We incorporated a Cy3 (donor) and a Cy5 (acceptor) fluorophores near the distal tips of P2 and P1b, respectively, of an RNA construct based on the Vibrio cholerae tfoX c-di-GMP riboswitch (Fig. 1a–c).29 With this labeling scheme, the extended conformation is expected to result in a low FRET ratio, while the compact conformation is expected to result in a high FRET ratio.20 Characteristic smFRET time trajectories in standard conditions (which contain 2.5 mM Mg2+, Methods) are shown in Figure 1d. The aptamer domain RNA exhibits FRET ratios of 0.2 and 0.8, which may correspond to the extended and docked conformations, respectively, deduced from the SAXS reconstructions.20 States with intermediate FRET efficiencies were not observed with a time resolution of 33 ms (Methods). In the absence of c-di-GMP, most molecules (49 ± 4% of 282, Supplemental Table 1) remain in a low FRET state over the time of the experiment (a few minutes). We refer to this population as static undocked. A smaller population (27 ± 5%) resides primarily in the high FRET state with brief excursions into the low FRET state. We refer to this population as dynamic docked. Two other minor populations are also observed: one in which molecules exhibit high FRET for the duration of the experiment (7 ± 2%), and another in which molecules display primarily low FRET with brief excursions into a high FRET state (17 ± 8%). We refer to these populations as static docked and dynamic undocked, respectively. We used dwell time analysis to determine the rate constants of docking and undocking for the two dynamic populations (Fig. 2 and Supplemental Fig. 1).29 In the absence of c-di-GMP, kdock and kundock for the dynamic docked population are 6.6 ± 0.2 s−1 and 1.0 ± 0.1 s−1, respectively, while kdock and kundock for the dynamic undocked population are 1.6 ± 0.1 s−1 and 6.7 ± 0.1 s−1, respectively. Thus, the dynamic docked molecules spend most of the time in the docked conformation and the dynamic undocked molecules spend most of the time in the undocked conformation. The distinct kinetic properties of these two populations become readily apparent by scatter analysis (Fig. 2b).

Figure 2
The dynamic populations do not have c-di-GMP bound. (a) Rate constants kdock (black) and kundock (white) for the dynamic docked and dynamic undocked populations in the absence of and presence of 100 nM c-di-GMP or presence of 1 μM c-di-AMP. The ...

In the presence of saturating c-di-GMP (1 μM, standard conditions, 2.5 mM Mg2+, Methods), the static docked population becomes predominant (61 ± 4% of 250 molecules, Supplemental Table 1), suggesting that this population is ligand-bound.
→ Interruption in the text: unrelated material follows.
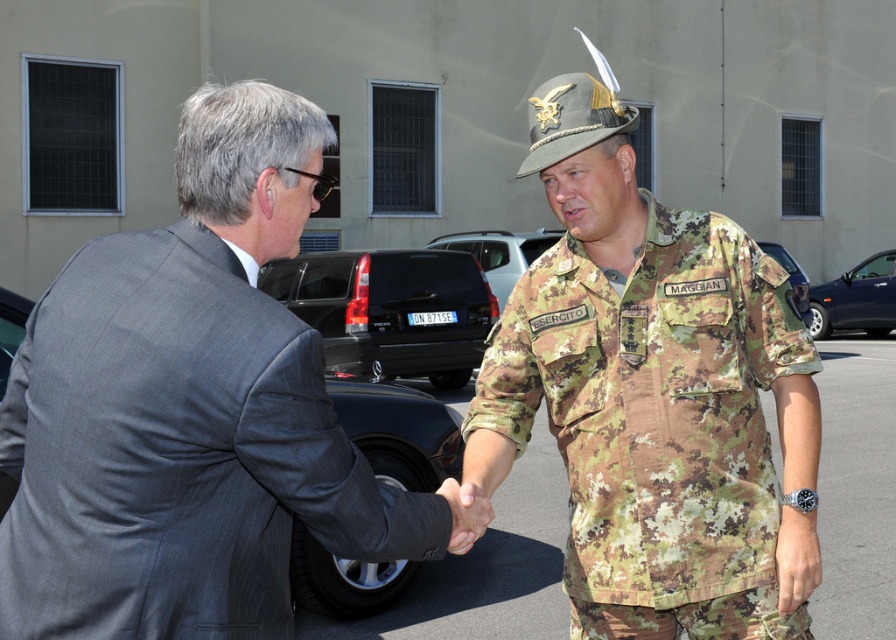 You are standing in the parking lot and see two points marked on the ground. The first point is at coordinates point (152,241) and the second point is at point (545,145). Which point is closer to you?

Point (152,241) is closer to the viewer than point (545,145).

You are a photographer setting up for a formal group photo. The two subjects are wearing the gray pinstripe suit at center and the camouflage fabric uniform at center. You need to ensure there is at least 60 centimeters of space between them for proper lighting. Based on the scene, is the current distance sufficient?

The gray pinstripe suit at center and camouflage fabric uniform at center are 63.73 centimeters apart from each other, which is more than the required 60 centimeters. Therefore, the current distance is sufficient for proper lighting.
Both the static undocked and dynamic docked populations decrease significantly in the presence of ligand (to 29 ± 6% and 2 ± 2%, respectively). The docking and undocking rate constants for the dynamic populations in the presence of 100 nM c-di-GMP were similar to those in the absence of c-di-GMP (Fig. 2 and Supplemental Fig. 1), suggesting that these dynamic populations do not have c-di-GMP bound. Upon inspection of >100 time trajectories, we found that the static docked population can form from any of the other three populations (Fig. 3a), providing further evidence that the static docked population is ligand-bound and indicating that any of these populations are able to bind c-di-GMP and form the stable docked conformation. Experiments with lower laser power and longer exposure showed the static docked conformation has a lifetime longer than 30 min (Fig. 3b), consistent with previous results.21

Figure 3
All aptamer domain populations can bind c-di-GMP. (a) smFRET time trajectories of the c-di-GMP-I riboswitch in the presence of 1 μM c-di-GMP showing formation of the static docked population from static undocked, dynamic undocked, and dynamic ...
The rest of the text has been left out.